Figures and data

Experimental and computational pipeline for designing WW domains of variable specificities.
A. Sketched of the activity vs. sequence landscape of WW domains. Highly active domains may bind to different peptides (black shapes) and are shown with different colours. B. Homologous sequences define the training data for our restricted Boltzmann machine (RBM) model. The binding specificities of some sequences are annotated, while others are not available. C. After training, the latent variables of the RBM define low-dimensional projections that identify clusters of sequences sharing the same specificity. Sequences along paths may cross regions deprived of natural sequences, of unknown specificity. D. Sketch of the experiment. In vitro transcription and translation of our construct result in the expression of a fusion protein including a WW domain (green), a linker (yellow), and the SNAP tag (blue), labelled with BG-AF647 dye. The WW domain of the fusion protein may bind to peptide-coated magnetic beads (brown). The fluorescence intensity on the bead surfaces is then measured using flow cytometry, assessing the strength of the interaction between the labelled protein and its target peptide.

Peptides used for the experimental validation of mutational paths in WW domains.
Highlighted in red are residues that bind to the WW domain. The phosphorylated Threonine in the peptide of class IV is indicated by pT.
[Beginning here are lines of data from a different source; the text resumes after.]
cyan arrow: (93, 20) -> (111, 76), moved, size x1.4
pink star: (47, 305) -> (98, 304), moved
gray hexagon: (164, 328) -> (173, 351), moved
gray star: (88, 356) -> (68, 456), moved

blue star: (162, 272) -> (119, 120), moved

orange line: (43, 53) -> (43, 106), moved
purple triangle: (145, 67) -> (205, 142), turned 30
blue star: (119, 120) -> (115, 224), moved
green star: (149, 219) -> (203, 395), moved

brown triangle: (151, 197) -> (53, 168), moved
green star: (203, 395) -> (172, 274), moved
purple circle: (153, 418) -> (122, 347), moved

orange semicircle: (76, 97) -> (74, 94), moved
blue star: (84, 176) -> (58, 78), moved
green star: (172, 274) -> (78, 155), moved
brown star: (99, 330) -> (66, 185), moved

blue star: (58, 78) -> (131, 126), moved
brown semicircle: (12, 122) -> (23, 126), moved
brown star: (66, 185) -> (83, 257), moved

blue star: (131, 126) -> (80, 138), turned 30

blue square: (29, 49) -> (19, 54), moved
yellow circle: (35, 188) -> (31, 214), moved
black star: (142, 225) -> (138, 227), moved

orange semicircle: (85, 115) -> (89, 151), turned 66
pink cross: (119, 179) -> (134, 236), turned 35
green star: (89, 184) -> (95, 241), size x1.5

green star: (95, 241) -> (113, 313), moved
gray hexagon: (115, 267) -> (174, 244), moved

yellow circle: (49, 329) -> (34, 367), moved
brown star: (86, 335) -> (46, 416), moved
Path within class I WW domains.
A. Alignment of the tested sequences showing the mutated amino acids. B, C. Logo representation of the weight vectors attached to the two RBM latent units most correlated with the specificity classes. D. Projection of the path on the latent weights, clustering sequences according to their binding specificities. The specificity thresholds indicated in the figure (Class I: I1 < —1 and I2 > —3; Class II/III: I1 > —1 and I2 > —3; Class IV: I1 > —1 and I2 < —3) are informed by previous specificity assays on natural sequences [9, 8] (see Figure 3 in [43] and Figure 2a in [30]). E, F. Global and Class I specific RBM scores for the sequences in the path. G. Experimental binding responses of the tested sequences. The red band, defined by the experimental noise limit, denotes the non-binding zone.

Path from Class I to Class IV.
A. Alignment of tested sequences along the path showing mutated amino acids. B,C,D. Scores of sequences in the path predicted by the global (top), Class I or IV (middle) and Class I or II/III (bottom) RBM models. E. Two-dimensional projection of the path in the plane of specificity-related latent units. F. Relative binding responses to Class I and IV peptides of sequences along the path. G. Normalizes experimental binding responses to Class I and IV peptides. H. Responses of Seq.53, 54, 35, 48, 27 compared with Seq.82, 83 differing by mutations on residues 13 (carrying a gap for a shorter β1 − β2 loop or an S), and class I specificity-determining positions 24-25.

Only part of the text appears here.